Data section:
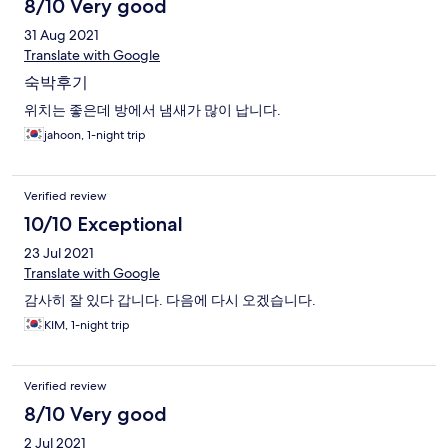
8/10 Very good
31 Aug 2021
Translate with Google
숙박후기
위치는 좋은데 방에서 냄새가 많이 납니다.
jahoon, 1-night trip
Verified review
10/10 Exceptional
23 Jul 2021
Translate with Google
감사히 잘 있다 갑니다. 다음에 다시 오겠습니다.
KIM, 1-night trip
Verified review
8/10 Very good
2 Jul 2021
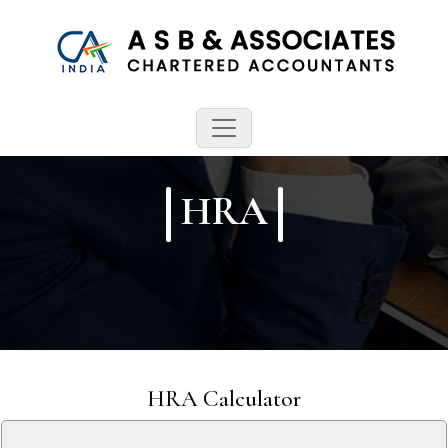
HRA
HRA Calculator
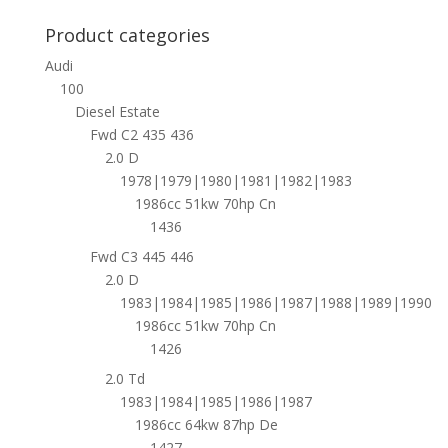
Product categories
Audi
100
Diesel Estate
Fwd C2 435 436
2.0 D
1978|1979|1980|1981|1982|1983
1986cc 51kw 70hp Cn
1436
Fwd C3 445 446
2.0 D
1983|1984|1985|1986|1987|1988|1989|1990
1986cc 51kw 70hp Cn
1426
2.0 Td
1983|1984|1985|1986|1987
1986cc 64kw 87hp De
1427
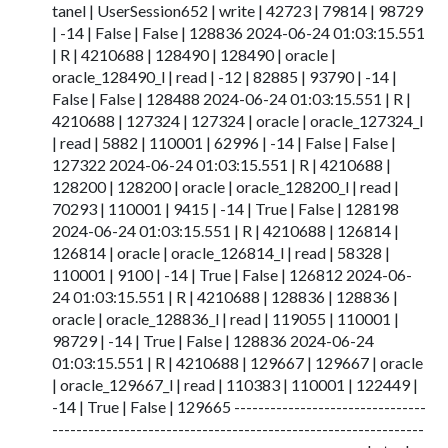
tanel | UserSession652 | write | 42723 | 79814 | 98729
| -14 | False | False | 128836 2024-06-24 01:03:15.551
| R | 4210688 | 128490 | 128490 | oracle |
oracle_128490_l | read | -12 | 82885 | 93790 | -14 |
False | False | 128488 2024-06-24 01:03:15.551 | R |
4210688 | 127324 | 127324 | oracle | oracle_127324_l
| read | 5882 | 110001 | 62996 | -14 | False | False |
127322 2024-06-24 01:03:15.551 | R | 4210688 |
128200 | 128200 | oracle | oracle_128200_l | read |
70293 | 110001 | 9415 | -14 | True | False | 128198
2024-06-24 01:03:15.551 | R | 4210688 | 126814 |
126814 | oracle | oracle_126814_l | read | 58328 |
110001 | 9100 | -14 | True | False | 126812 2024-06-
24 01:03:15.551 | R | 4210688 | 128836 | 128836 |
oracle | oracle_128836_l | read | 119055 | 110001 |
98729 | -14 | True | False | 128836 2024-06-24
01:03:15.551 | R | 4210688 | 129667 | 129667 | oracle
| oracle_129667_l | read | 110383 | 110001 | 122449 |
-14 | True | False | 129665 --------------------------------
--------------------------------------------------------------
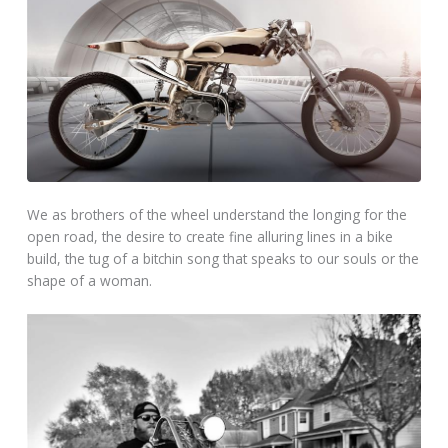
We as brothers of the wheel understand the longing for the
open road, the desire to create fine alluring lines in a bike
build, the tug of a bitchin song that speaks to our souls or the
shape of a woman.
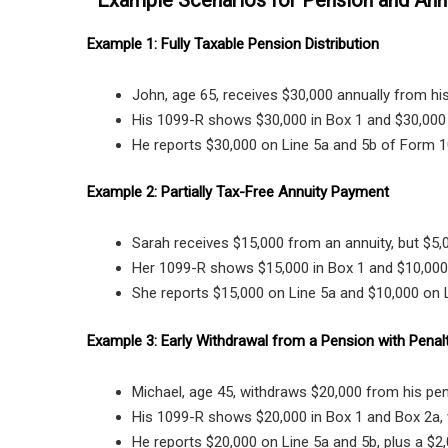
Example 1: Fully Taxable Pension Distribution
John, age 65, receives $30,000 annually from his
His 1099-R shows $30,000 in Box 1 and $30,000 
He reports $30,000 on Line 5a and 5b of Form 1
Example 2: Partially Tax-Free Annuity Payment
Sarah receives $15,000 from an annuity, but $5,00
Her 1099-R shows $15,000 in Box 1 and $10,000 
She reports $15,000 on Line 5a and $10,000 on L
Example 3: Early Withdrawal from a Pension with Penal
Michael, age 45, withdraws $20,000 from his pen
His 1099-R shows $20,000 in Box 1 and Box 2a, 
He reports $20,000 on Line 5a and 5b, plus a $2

What the task requires:
The answer is the run of lines that starts at the one containing "Michael, age 45, withdraws" and ends at the last line of the material, reproduced exactly.

Task solution:
Michael, age 45, withdraws $20,000 from his pen
His 1099-R shows $20,000 in Box 1 and Box 2a, 
He reports $20,000 on Line 5a and 5b, plus a $2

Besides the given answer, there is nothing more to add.